Here’s a tidbit of my spending. I don’t have Amazon Prime. Rarely do I need something in 2 days or less than $25 that I would need to pay for this service. I search Amazon for things that I eventually want, put it in my cart, and then when I need to hit the $25 free shipping threshold, I add the items to the cart to check out. This is how I handle Christmas shopping basically. I have thoughts on what to get for people, keep it in my “save for later” section, and then order it when I place an order. I actually have several Christmas gifts already purchased.

NET WORTH

Since I’m not able to find the time to coordinate updating all our accounts with Mr. ODA, this is just a rough update of our financials. Our net worth has increased about $58k. I’ve paid down the very high balance on our Citi card already this month, so this snapshot in time isn’t showing that I’ve already made $5k worth of payments towards that. About half of that increase is attributed to an increase in property values. The rest is attributed to the usual mortgage payments and investment balances increasing.

Visit St. Louis

While I plan on sharing all about our summer of travel at the end of the month, we thought this last trip deserved a post with more detail than what that post will entail. We went to St. Louis from 8/1 to 8/5. It’s 4.5-5 hours from Central Kentucky and a really easy drive on I-64.

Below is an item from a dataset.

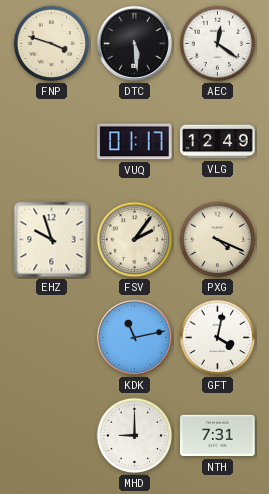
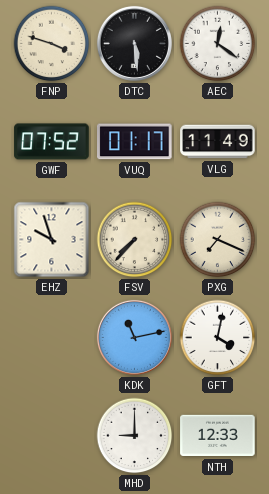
GWF: none -> 07:52
VLG: 12:49 -> 11:49
FSV: 2:06 -> 7:37
PXG: 4:19 -> 7:19
NTH: 7:31 -> 12:33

When we mentioned to people that we were going there, it was usually a negative reaction. I was starting to get concerned about how safe it would be, but the moms in one of my Facebook groups always raved about their trips out there. I was concerned enough that I didn’t book our lodging until the day before we left.

LODGING

We went back and forth on whether our dog would take the trip with us, which affects our lodging options. Our usual sitter (through Rover.com… and if you’ve never used it, let me know because I could save you $20) wasn’t available for our trip dates, so it left us in limbo on what we wanted to do. Taking the dog with us hinders our ability to be out all day, but the more we thought about the logistics, it seemed none of our plans were for a full-day activity at once. I searched through Rover to see if there was anyone available for about $25-30 per night either near our home, or in Louisville, or in St. Louis. I came up with nothing. I contacted 3 different people in St. Louis who had availability on their calendar, but then they said they were busy.

Knowing that we’d have the dog with us, I went back and forth with whether to go for a hotel or AirBnB. At a hotel, I felt more confident that we’d have a clean and comfortable experience, plus we’d have the amenities of a pool and breakfast provided. St. Louis reinstated their mask mandate as of 7/26, so that may have limited the breakfast options to bagged food rather than something substantial. The pet-friendly hotel that I was looking at was about $700 for our stay to include the dog. I started looking at AirBnB and VRBO options. The pro to that type of option is that I can have separate bedrooms so that: 1) I can black out the windows with multiple layers of curtains for my children, and 2) we can still hang out in the house once the kids go to sleep.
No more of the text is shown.